Washington, D.C. is under about eight feet of snow, the federal government has called it a week already, and the House has started their Presidents’ Day Recess a few days early.  Heck, the Metro isn’t even running trains to outdoor stations.  With no action on Capitol Hill, a Quinnipiac University poll showing that Republicans are gaining public trust has become the big political news of the day.  Analysts have pondered the falling support of the Obama administration among independents and speculated about what that means for the electoral chances among Democrats.

It’s a valid question, but Politico brings up an even more relevant issue: falling support of Congressional Democrats among their own Big Labor base:

Union leaders warn that the Democrats’ lackluster performance in power is sapping the morale of activists going into the midterm elections.

“Right now if we don’t get positive changes to the agenda, we’re going to have a hard time getting members out to work,” said United Steelworkers International President Leo W. Gerard, in an interview.

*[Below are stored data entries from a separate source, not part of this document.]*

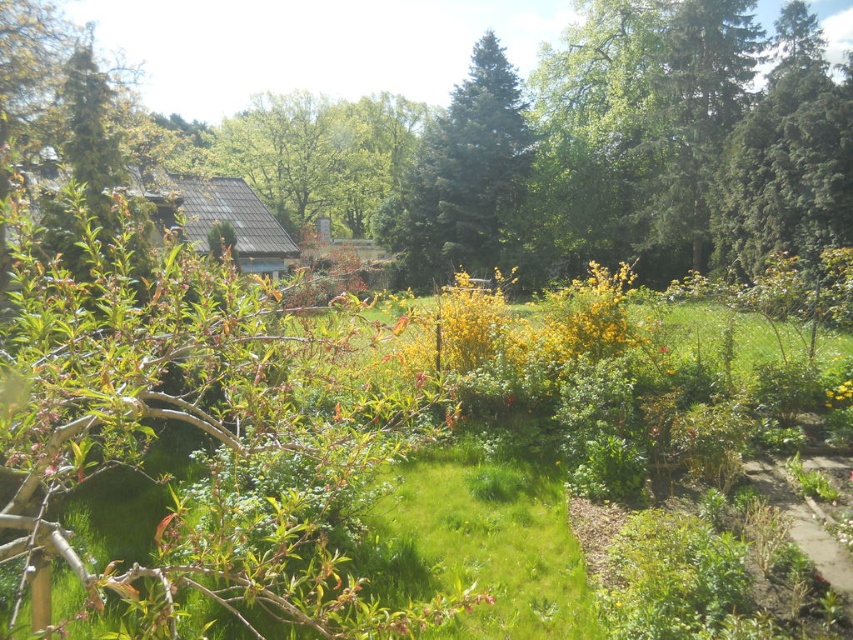 Question: Does green grass at center have a larger size compared to yellow matte flower at lower right?

Choices:
 (A) yes
 (B) no

Answer: (A)

Question: From the image, what is the correct spatial relationship of green textured pine tree at center in relation to yellow matte flowers at center?

Choices:
 (A) left
 (B) right

Answer: (A)

Question: Which point is closer to the camera?

Choices:
 (A) yellow matte flower at lower right
 (B) green grass at center
 (C) dirt path at lower right
 (D) green textured tree at upper right

Answer: (B)

Question: Which object is positioned farthest from the green textured pine tree at center?

Choices:
 (A) green textured tree at upper right
 (B) dirt path at lower right

Answer: (B)

Question: Is the position of green textured tree at upper right less distant than that of dirt path at lower right?

Choices:
 (A) yes
 (B) no

Answer: (B)

Question: Which point is closer to the camera?

Choices:
 (A) (160, 605)
 (B) (450, 323)

Answer: (A) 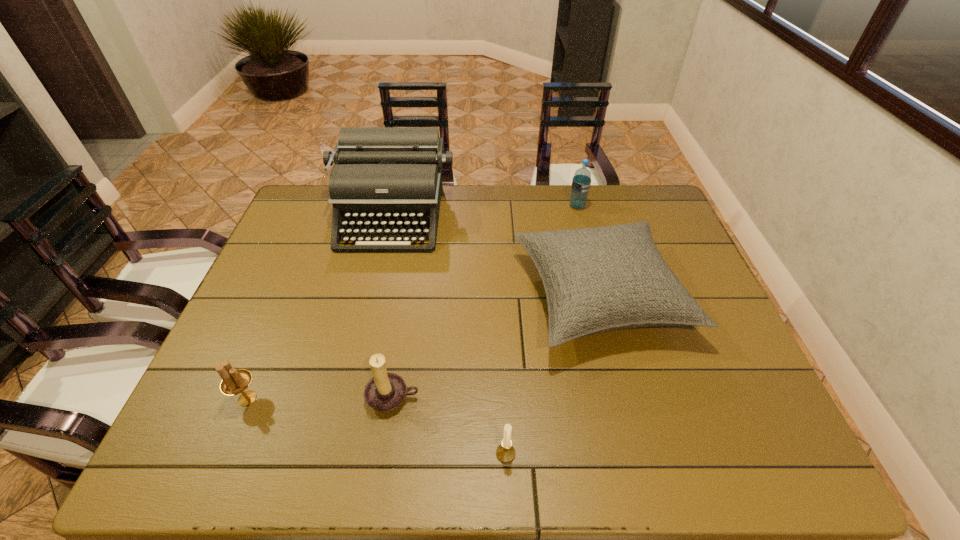 You are a GUI agent. You are given a task and a screenshot of the screen. Output one action in this format:
    pyautogui.click(x=<x>, y=<y>)
    Task: Click on the vacant area at the far edge of the desktop
    The height and width of the screenshot is (540, 960).
    Given the screenshot: What is the action you would take?
    pyautogui.click(x=605, y=202)

In the image, there is a desktop. Where is `blank space at the near edge`? blank space at the near edge is located at coordinates (571, 436).

I want to click on vacant space at the left edge of the desktop, so click(x=242, y=336).

You are a GUI agent. You are given a task and a screenshot of the screen. Output one action in this format:
    pyautogui.click(x=<x>, y=<y>)
    Task: Click on the blank space at the right edge of the desktop
    This screenshot has width=960, height=540.
    Given the screenshot: What is the action you would take?
    pyautogui.click(x=762, y=406)

The width and height of the screenshot is (960, 540). In order to click on free space at the far left corner of the desktop in this screenshot , I will do `click(300, 207)`.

Please note that the term “work” in Gerard’s quote refers not to the members’ day jobs, but their efforts on the campaign trail.  As many jokes present themselves about this being the only time a hardcore union activist actually works, this is an important source of energy for a Democratic campaign.  These are the folks that make phone calls, knock on doors, march in parades, and do all the other things that are so important leading up to election day.  And even though many snide remarks could be added about using a blackjack as a get-out-the-vote program or a beat down rod as a debate strategy, the truth is that boots on the ground that know what they’re doing make those things unnecessary.

Now, Democrats have some tough choices.  Pushing the Big Labor agenda means things like removing secret ballots from union formation elections and other ways to drum up union membership – meaning more union dues are siphoned out of paychecks, meaning more money in the coffers of the AFL-CIO, UAW, and their fellow travelers.  After unsuccessfully trying to sell the health care overhaul as a matter of “the people” versus “special interests” how does a Congressman face his or her constituents with a vote to whip up union membership fresh on the voting record?